# Exercise goal
Retype each line below without a single alteration.

# Records provided
== Segment start ==

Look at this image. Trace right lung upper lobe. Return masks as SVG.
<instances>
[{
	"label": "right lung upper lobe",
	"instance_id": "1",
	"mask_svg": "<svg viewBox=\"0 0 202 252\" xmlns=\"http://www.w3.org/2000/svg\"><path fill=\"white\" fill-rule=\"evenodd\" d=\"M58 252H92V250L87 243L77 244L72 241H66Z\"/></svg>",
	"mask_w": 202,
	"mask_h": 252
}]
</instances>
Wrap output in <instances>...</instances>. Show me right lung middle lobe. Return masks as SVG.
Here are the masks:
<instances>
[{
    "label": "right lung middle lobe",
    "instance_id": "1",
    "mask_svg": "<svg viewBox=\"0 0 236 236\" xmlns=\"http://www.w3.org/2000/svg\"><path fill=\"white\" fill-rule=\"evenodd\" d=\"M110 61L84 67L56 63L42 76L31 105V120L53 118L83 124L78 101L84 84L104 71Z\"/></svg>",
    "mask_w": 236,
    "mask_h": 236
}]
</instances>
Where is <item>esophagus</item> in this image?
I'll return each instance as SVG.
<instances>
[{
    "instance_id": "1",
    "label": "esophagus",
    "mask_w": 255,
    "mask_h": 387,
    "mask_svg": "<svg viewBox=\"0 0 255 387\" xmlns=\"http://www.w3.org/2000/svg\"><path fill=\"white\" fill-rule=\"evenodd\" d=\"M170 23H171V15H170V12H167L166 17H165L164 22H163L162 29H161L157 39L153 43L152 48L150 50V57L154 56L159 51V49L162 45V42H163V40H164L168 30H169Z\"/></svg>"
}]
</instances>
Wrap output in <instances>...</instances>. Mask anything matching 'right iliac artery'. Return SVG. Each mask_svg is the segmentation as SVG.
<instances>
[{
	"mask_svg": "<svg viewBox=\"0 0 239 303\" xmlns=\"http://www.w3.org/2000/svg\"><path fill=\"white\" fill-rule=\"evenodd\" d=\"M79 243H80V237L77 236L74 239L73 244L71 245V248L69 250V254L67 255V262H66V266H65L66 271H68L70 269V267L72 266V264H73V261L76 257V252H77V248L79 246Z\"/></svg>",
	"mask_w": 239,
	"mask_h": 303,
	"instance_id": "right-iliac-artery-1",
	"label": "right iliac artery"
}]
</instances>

== Segment end ==

# Solved problem
Look at this image. Trace right lung upper lobe. Return masks as SVG.
<instances>
[{
	"label": "right lung upper lobe",
	"instance_id": "1",
	"mask_svg": "<svg viewBox=\"0 0 202 252\" xmlns=\"http://www.w3.org/2000/svg\"><path fill=\"white\" fill-rule=\"evenodd\" d=\"M58 252H92V250L87 243L77 244L72 241H66Z\"/></svg>",
	"mask_w": 202,
	"mask_h": 252
}]
</instances>
Wrap output in <instances>...</instances>. Show me right lung middle lobe. Return masks as SVG.
Here are the masks:
<instances>
[{
    "label": "right lung middle lobe",
    "instance_id": "1",
    "mask_svg": "<svg viewBox=\"0 0 236 236\" xmlns=\"http://www.w3.org/2000/svg\"><path fill=\"white\" fill-rule=\"evenodd\" d=\"M110 61L84 67L56 63L42 76L31 105V120L53 118L83 124L78 101L84 84L104 71Z\"/></svg>",
    "mask_w": 236,
    "mask_h": 236
}]
</instances>
Where is <item>esophagus</item> in this image?
I'll return each instance as SVG.
<instances>
[{
    "instance_id": "1",
    "label": "esophagus",
    "mask_w": 255,
    "mask_h": 387,
    "mask_svg": "<svg viewBox=\"0 0 255 387\" xmlns=\"http://www.w3.org/2000/svg\"><path fill=\"white\" fill-rule=\"evenodd\" d=\"M170 23H171V15H170V12H167L166 17H165L164 22H163L162 29H161L157 39L153 43L152 48L150 50V57L154 56L159 51V49L162 45V42H163V40H164L168 30H169Z\"/></svg>"
}]
</instances>
Wrap output in <instances>...</instances>. Mask anything matching 'right iliac artery'. Return SVG. Each mask_svg is the segmentation as SVG.
<instances>
[{
	"mask_svg": "<svg viewBox=\"0 0 239 303\" xmlns=\"http://www.w3.org/2000/svg\"><path fill=\"white\" fill-rule=\"evenodd\" d=\"M79 243H80V237L77 236L74 239L73 244L71 245V248L69 250V254L67 255V262H66V266H65L66 271H68L70 269V267L72 266V264H73V261L76 257V252H77V248L79 246Z\"/></svg>",
	"mask_w": 239,
	"mask_h": 303,
	"instance_id": "right-iliac-artery-1",
	"label": "right iliac artery"
}]
</instances>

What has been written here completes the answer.